A man in his fifties is wheeled into the emergency department on a gurney hoping he’ll still be around to cheer from the sidelines at his daughter’s next soccer game. A little girl on the pediatric floor upstairs simply hopes her tummy stops hurting. A woman in the clinic explains her puzzling symptoms and hopes that this is the specialist who will finally be able to ascertain why she hasn’t been feeling well.
Our patients’ hopes are as varied as their medical conditions, and as their health care providers, we often support them in these hopes. Holding hope for our patients is part of our duty. However, hope is inherently complex, and sometimes it is in conflict with another duty – our responsibility to tell patients difficult truths that will extinguish their hope. It is these circumstances that call for a renewed understanding of hope.
The word “hope” generally has positive connotations, but we must also recognize that it can sometimes be an unexpectedly powerful source of unintentional harm. There are two main kinds of hope — what Dr. Harpham calls “healing hope” and false hope — and part of our role is to help patients distinguish between the two. False hope is, of course, the harmful kind because it sets patients up for distressing disappointment; it encourages them to maintain unrealistic expectations that inevitably go unmet. For patients navigating end-of-life care, a sense of false hope may lead them to proceed with ineffective treatments that keep them from enjoying what time they have left. Healing hope, on the other hand, can help patients live life to the fullest, even in the midst of the challenges they face.
Unfortunately, there are no clear criteria or committee-approved guidelines that help us navigate the nuances of hope. How can we deter patients away from false hope and help guide them toward healing hope instead? The first step is to help our patients expand their definition of hope. In the book Hope in the Dark, activist and author Rebecca Solnit writes, “It’s important to say what hope is not: it is not the belief that everything was, is, or will be fine.” Rather, she goes on to assert that true hope requires two things: clarity and imagination. Clarity is essential because one cannot avoid reckoning with reality. Imagination follows closely behind because it empowers one to turn towards the future with a new perspective that embraces uncertainty.
Julie Church, a registered dietitian who works with patients struggling with eating disorders, also comments on the uncertainty implicit in hope. She says that the professional therapeutic team she is a part of “hold[s] a lot of mystery and ambiguity about what one’s body will do when one is pursuing health […] for some bodies, some weight loss could occur as they pursue health and for others it may be maintenance and [for] others it may be weight gain.” This orientation around hope typically requires that patients let go of certain specific and potentially false hopes they have been clinging to. The process of adopting a new definition of healing hope is not always easy; it often involves a significant amount of grief, but there is also relief on the other side.
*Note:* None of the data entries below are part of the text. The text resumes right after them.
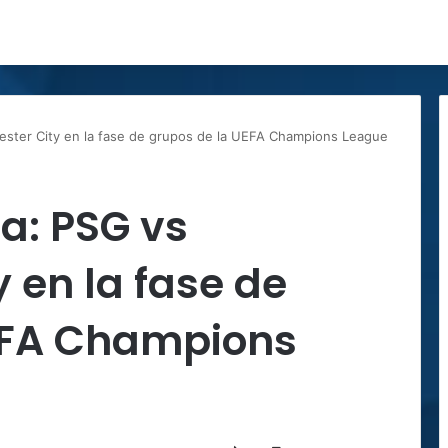
ester City en la fase de grupos de la UEFA Champions League
a: PSG vs
 en la fase de
EFA Champions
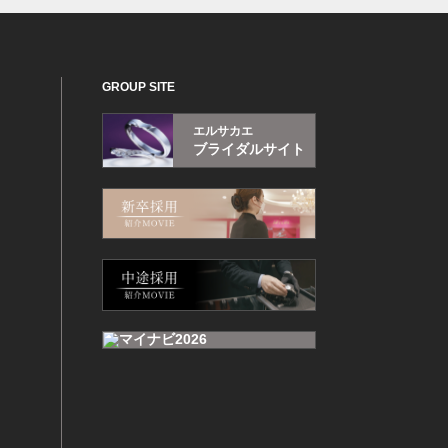
GROUP SITE
エルサカエ
ブライダルサイト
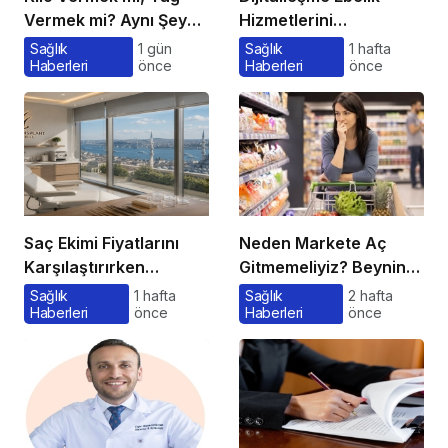
Vermek mi? Aynı Şey
Hizmetlerini
Sanıyoruz Ama Değil!
Dönüştürüyor
Sağlık
1 gün
Sağlık
1 hafta
Haberleri
önce
Haberleri
önce
Saç Ekimi Fiyatlarını
Neden Markete Aç
Karşılaştırırken
Gitmemeliyiz? Beynin
Gözden Kaçan
Satın Alma Psikolojisi
Sağlık
1 hafta
Sağlık
2 hafta
Haberleri
önce
Haberleri
önce
Maliyetler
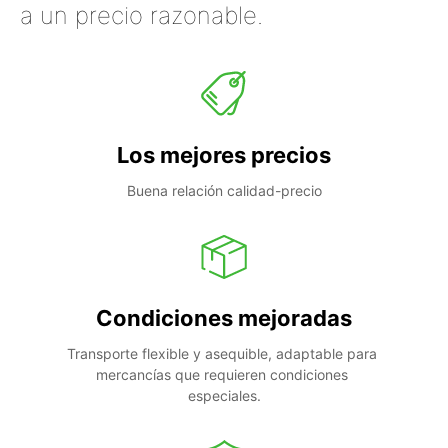
a un precio razonable.
Los mejores precios
Buena relación calidad-precio
Condiciones mejoradas
Transporte flexible y asequible, adaptable para 
mercancías que requieren condiciones 
especiales.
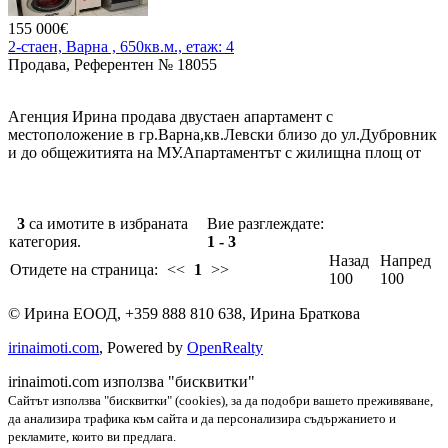
м2.Желаемата цена от собственика е 100 000евро.Купувачи,
155 000€
очакваме Вашите предложения.
2-стаен, Варна , 650кв.м., етаж: 4
Продава, Референтен № 18055
Агенция Ирина продава двустаен апартамент с
местоположение в гр.Варна,кв.Левски близо до ул.Дубровник
и до общежитията на МУ.Апартаментът с жилищна площ от
60 м2,се намира на ет.4/16,вътрешен,изложение ю/и,се състои
от:хол,кухня е отделно,спалня,коридор,две тераси,мокро
помещение,прилежаща маза с площ от 5 м2.Продава се
3
са имотите в избраната
Вие разглеждате:
напълно обзаведено и оборудвано.Жилището е много
категория.
1 - 3
запазено,поддържано,уютно подредено.Цена е 155000 евро.
Назад
Напред
Отидете на страница:
<<
1
>>
100
100
©
Ирина ЕООД
,
+359 888 810 638
,
Ирина Браткова
irinaimoti.com
, Powered by
OpenRealty
irinaimoti.com използва "бисквитки"
Сайтът използва "бисквитки" (cookies), за да подобри вашето преживяване,
да анализира трафика към сайта и да персонализира съдържанието и
рекламите, които ви предлага.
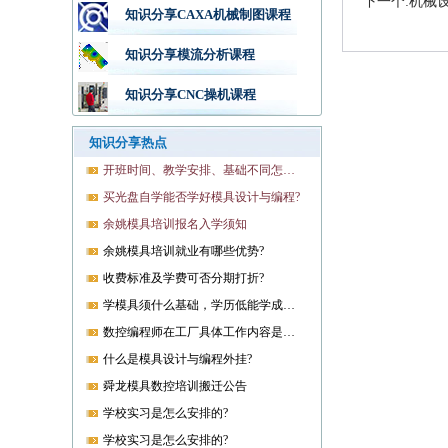
下一个:机械
知识分享CAXA机械制图课程
知识分享模流分析课程
知识分享CNC操机课程
知识分享热点
开班时间、教学安排、基础不同怎样开课?
买光盘自学能否学好模具设计与编程?
余姚模具培训报名入学须知
余姚模具培训就业有哪些优势?
收费标准及学费可否分期打折?
学模具须什么基础，学历低能学成就业吗?
数控编程师在工厂具体工作内容是什么?
什么是模具设计与编程外挂?
舜龙模具数控培训搬迁公告
学校实习是怎么安排的?
学校实习是怎么安排的?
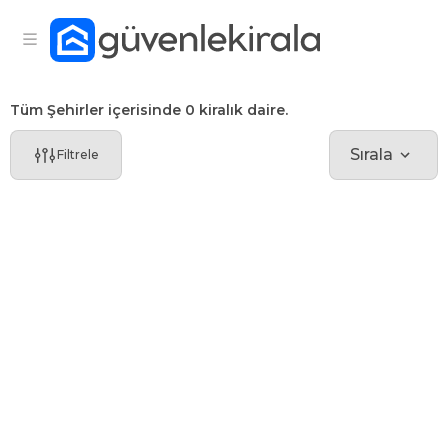
Tüm Şehirler içerisinde 0 kiralık daire.
Sırala
Filtrele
Rebecca Solnit notes, “Inside the word emergency is emerge; from an emergency new things come forth.”
Healing hope equips patients with the tools to see that their hopes are actually the means to living life to the fullest rather than the end in and of themselves. For example, a young man with epilepsy conveys his hope to the neurologist that his medications can be adjusted so he doesn’t experience the nearly incapacitating side effect of irritability. His hope to not feel so irritable is not the end in and of itself; rather, it is the means by which he will be able to connect better with his classmates and build meaningful relationships.
Having conversations with patients about hope is essential not only in oncology or palliative care, but in every field of medicine. After all, all of our patients are hoping for something.
Shannon Casey is a physician assistant.